1. We prove the firmness our faith by persevering in it in spite of its obscurity; we prove that our hope is strong by continuing to hope in spite of adversity and even when God seems to have abandoned us. As an act of faith made in the midst of darkness and doubts is more meritorious, so is it with the act of hope uttered in desolation and abandonment. The three theological virtues are the most appropriate and fitting means of uniting us to God; in fact, the purer, more intense, and supernatural are our faith, hope, and charity, the more closely they unite us to Him. To help us reach this point, God leads us through the crucible of trials. The story of Job is re-enacted in some way in the life of every soul dear to God; he was tried in his property, his children, his own person, deserted by his friends, and ridiculed by his wife. He who had been rich and esteemed, found himself alone on a dunghill, covered from head to foot with horrible sores. Gut if God is good, if it is true that He desires our good, why does He let us suffer? “For God made not death,” says Sacred Scripture, “neither hath He pleasure in the destruction of the living… It was the wicked who with hands and words invited death” (Wis 1:13-16). Death and suffering are the consequences of sin, which God has not prevented because He has willed to leave man free. And yet not only sinners suffer, but the innocent also. Why? Because God wishes to try them as gold is tried in the furnace, purifying them and raising them to a good, to a state of happiness immeasurable superior to the goods and the happiness of earth. Thus God permits the suffering of the innocent, and even uses the consequences of sins – wars, disorders, social and personal injustices – for the greater good of His elect.
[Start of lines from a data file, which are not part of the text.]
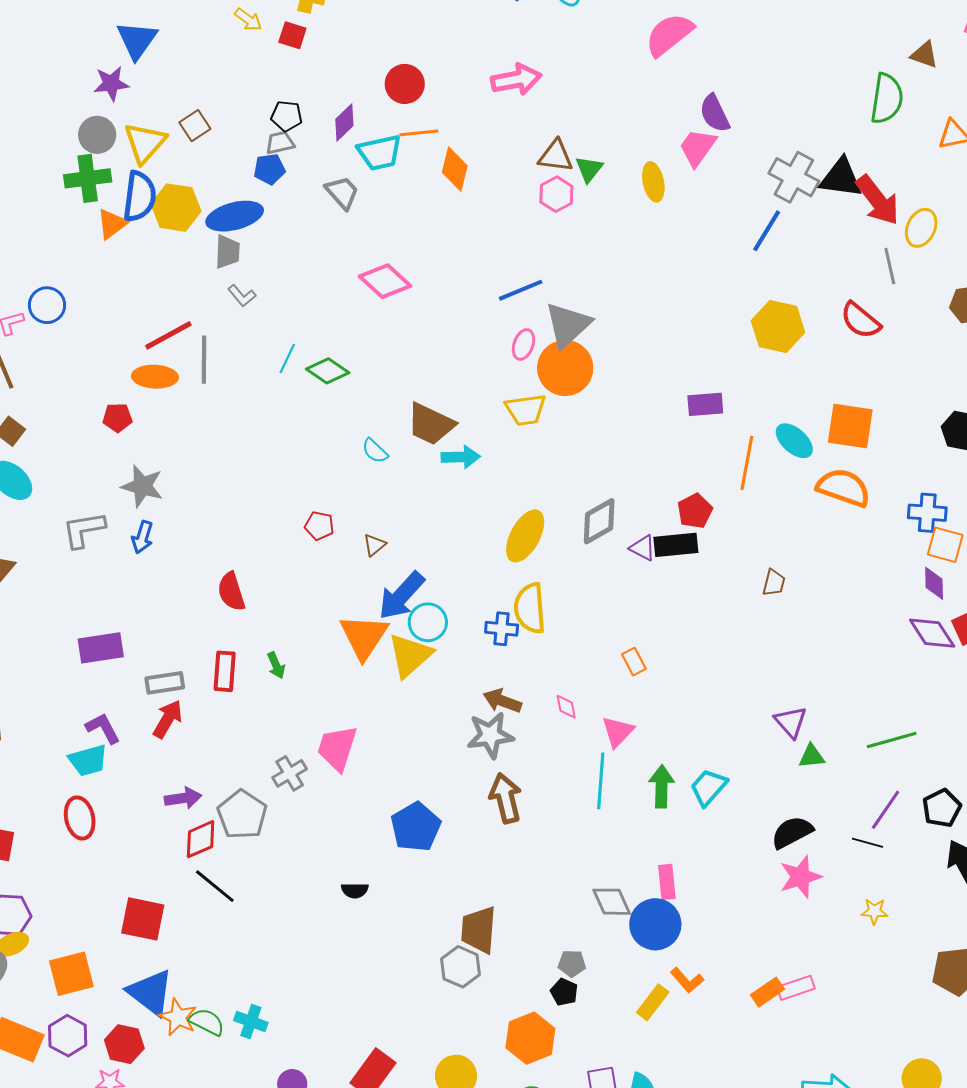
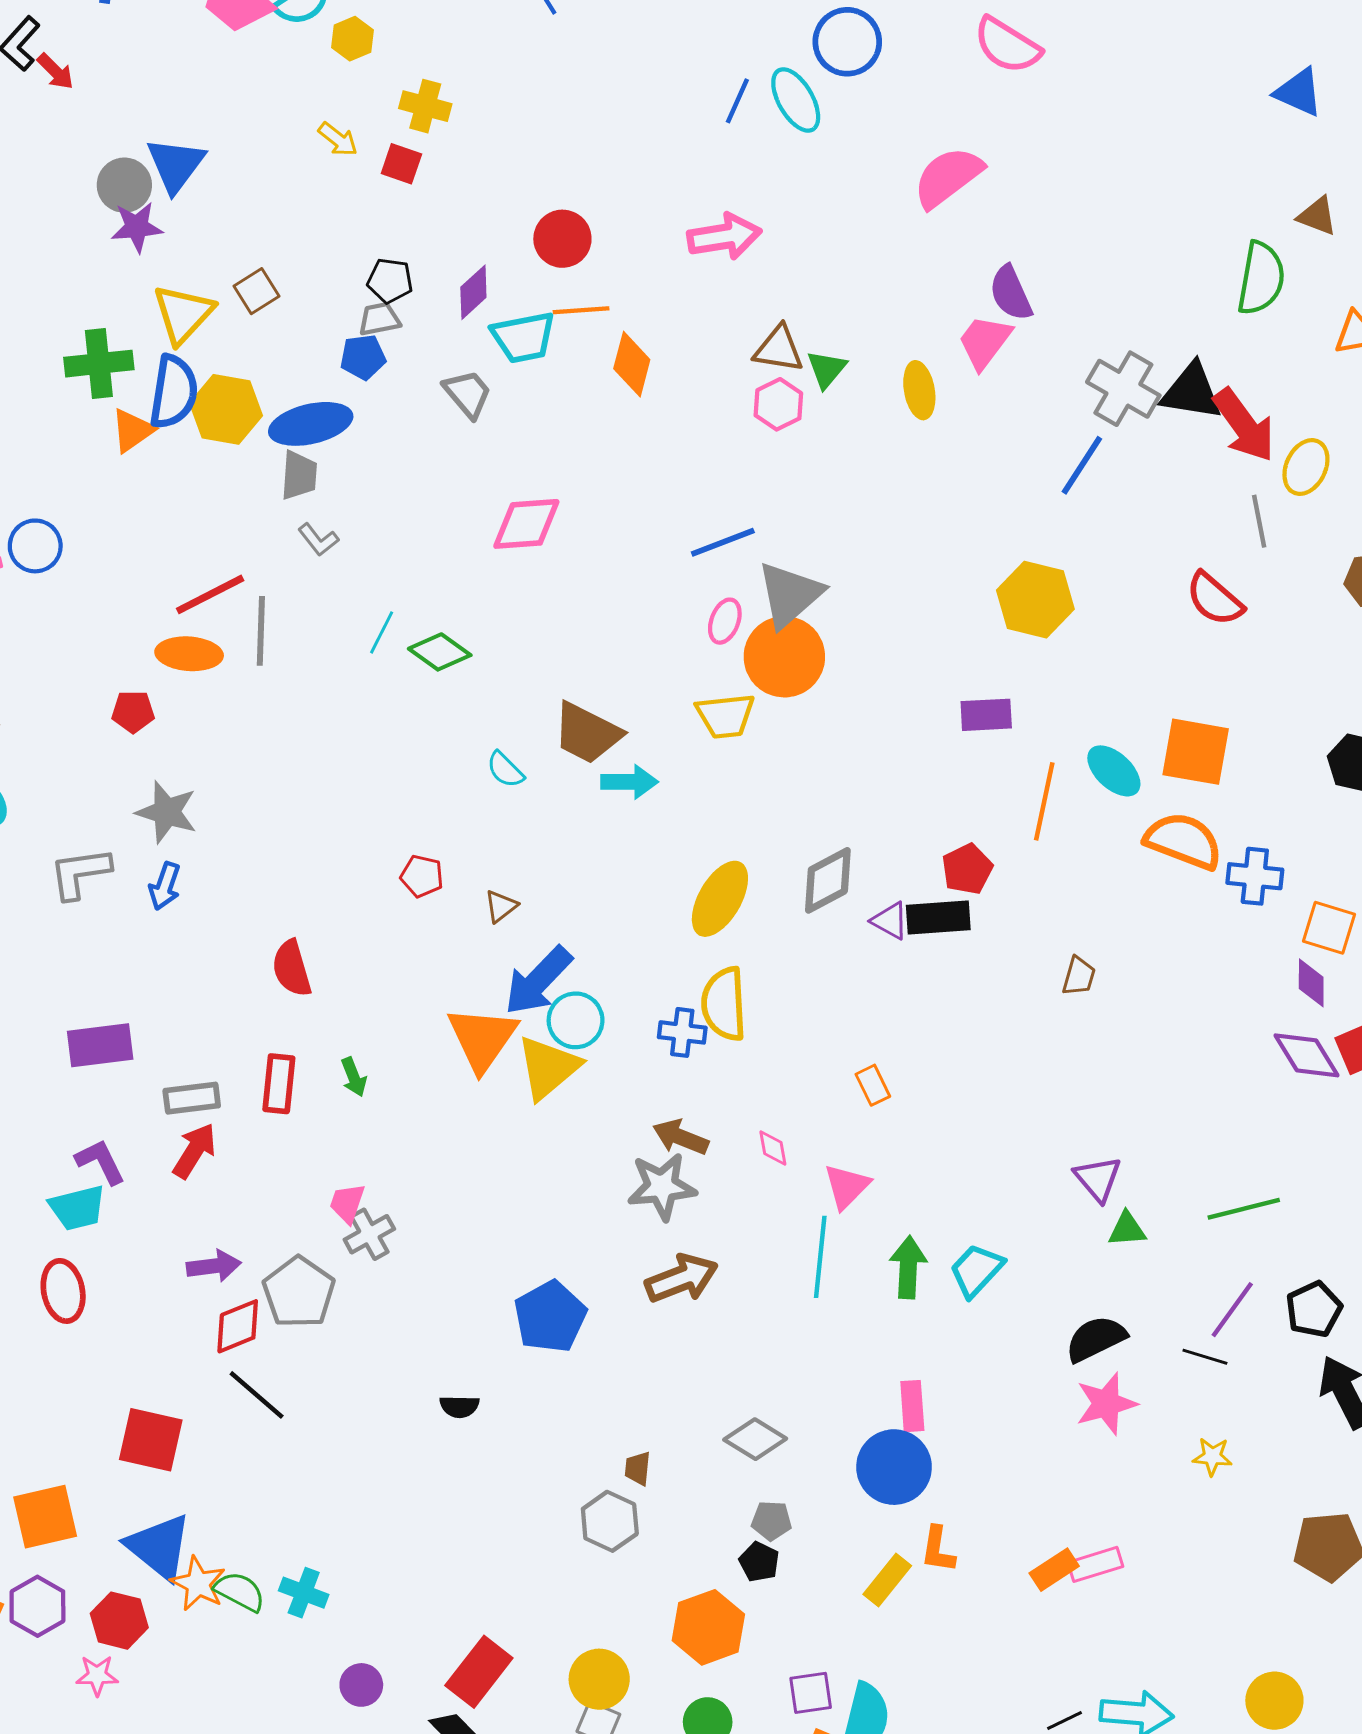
gray circle: (97, 135) -> (124, 185), moved
pink diamond: (385, 281) -> (526, 524), turned -48
yellow hexagon: (778, 327) -> (1035, 600), moved
blue cross: (927, 513) -> (1255, 876), moved
pink trapezoid: (337, 748) -> (347, 1203), moved, size x0.6
brown arrow: (506, 798) -> (682, 1278), turned 81
gray diamond: (612, 902) -> (755, 1439), moved, turned -36
brown trapezoid: (479, 930) -> (638, 1468), size x0.5
orange L-shape: (687, 980) -> (938, 1549), turned 48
It is often true, however, that when we are undergoing a trial we neither see nor understand the reason for it. God does not account for His actions nor does He reveal His plans to us; therefore, it is difficult to endure in faith and hope – difficult, but not impossible, for God never sends us trials which are beyond our strength, just as He never abandons us unless we first abandon Him.

2. The least act of hope, of trust in God, made in the midst of trials, in a state of interior or exterior desolation, is worth far more than a thousand acts made in times of joy and prosperity. When we are suffering in mind or body, when we are experiencing the void of abandonment and helplessness, when we find ourselves a prey to the repugnances and rebellions of nature which would like to throw off the yoke of the Lord, we cannot pretend to have the comforting feeling of hope, of confidence; often we may even experience the opposite sentiment, and yet, even in this state we can make acts of hope and of confidence which are not felt but willed. The theological virtues are practiced essentially by the will. When they are accompanied by feeling, the practice of them is pleasant and consoling; but when the act must be made by the will alone, then this exercise is dry and cold, but is not for this reason of less merit; on the contrary, it is even more meritorious and therefore gives more glory to God. We should not, therefore, be disturbed if we do not feel confidence; we must will to have confidence, will to hope, to hope at any cost, in spite of all the blows God may inflict on us by means of trials. This is the moment to repeat with Job: “Although He should kill me, I will trust in Him.”( Jb 13:15). We must not deceive ourselves, thinking we can go through these trials without having to fight against discouragement, against temptations to distrust, and perhaps even to despair; this is the reaction of nature which rebels against that which wounds it. The Lord knows our weakness; He does not condemn us, he pities us. These feelings do not offend God, provided we always try to react gently by making acts of confidence with our will. Every time a wave of discouragement tries to carry us away, we must react against it by anchoring ourselves in God by a simple movement of trust; even if our spiritual life should be reduced, for certain periods, to this exercise alone, we will not have lost anything, but we will have gained much. It is precisely by going through these trials that we reach the heroic practice of faith and hope; an the heroism of the virtues is necessary for the attainment of sanctity.